╭─ INFORMATION GIVEN

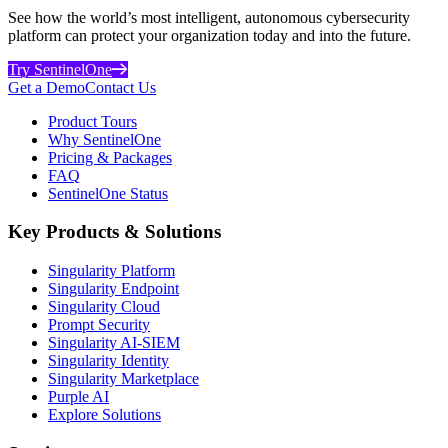
See how the world’s most intelligent, autonomous cybersecurity
platform can protect your organization today and into the future.
Try SentinelOne
Get a Demo
Contact Us
Product Tours
Why SentinelOne
Pricing & Packages
FAQ
SentinelOne Status
Key Products & Solutions
Singularity Platform
Singularity Endpoint
Singularity Cloud
Prompt Security
Singularity AI-SIEM
Singularity Identity
Singularity Marketplace
Purple AI
Explore Solutions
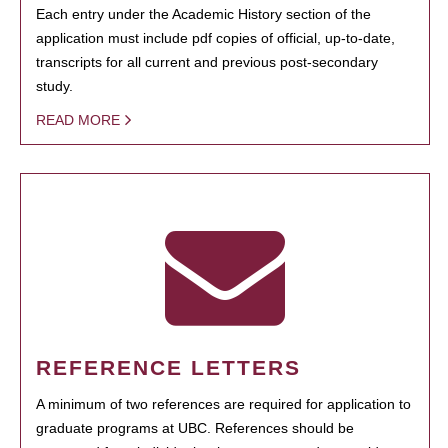
Each entry under the Academic History section of the
application must include pdf copies of official, up-to-date,
transcripts for all current and previous post-secondary
study.
READ MORE
REFERENCE LETTERS
A minimum of two references are required for application to
graduate programs at UBC. References should be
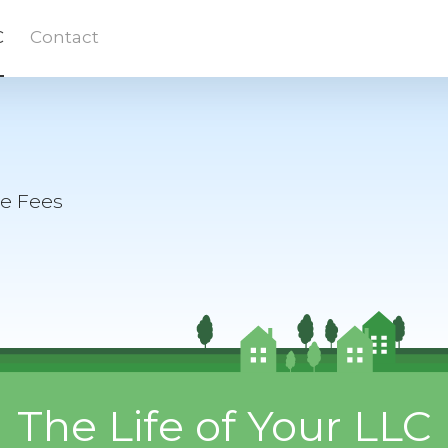
C
Contact
te Fees
The Life of Your LLC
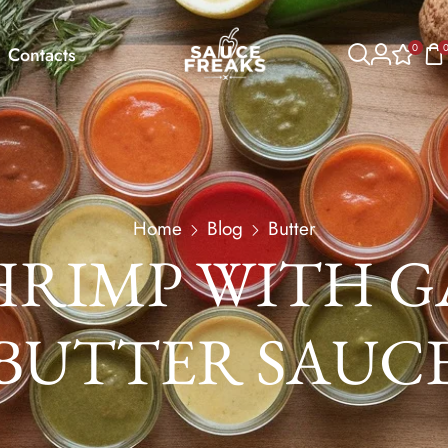
0
Contacts
Home
Blog
Butter
HRIMP WITH G
BUTTER SAUC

╰─

# [WHAT YOU ARE ASKED TO DO]
Retype the records above exactly, pictures omitted.

# [RESULT OF THE EXERCISE]
See how the world’s most intelligent, autonomous cybersecurity
platform can protect your organization today and into the future.
Try SentinelOne
Get a Demo
Contact Us
Product Tours
Why SentinelOne
Pricing & Packages
FAQ
SentinelOne Status
Key Products & Solutions
Singularity Platform
Singularity Endpoint
Singularity Cloud
Prompt Security
Singularity AI-SIEM
Singularity Identity
Singularity Marketplace
Purple AI
Explore Solutions
Each entry under the Academic History section of the
application must include pdf copies of official, up-to-date,
transcripts for all current and previous post-secondary
study.
READ MORE
REFERENCE LETTERS
A minimum of two references are required for application to
graduate programs at UBC. References should be
C
Contact
te Fees
The Life of Your LLC
0
Contacts
Home
Blog
Butter
HRIMP WITH G
BUTTER SAUC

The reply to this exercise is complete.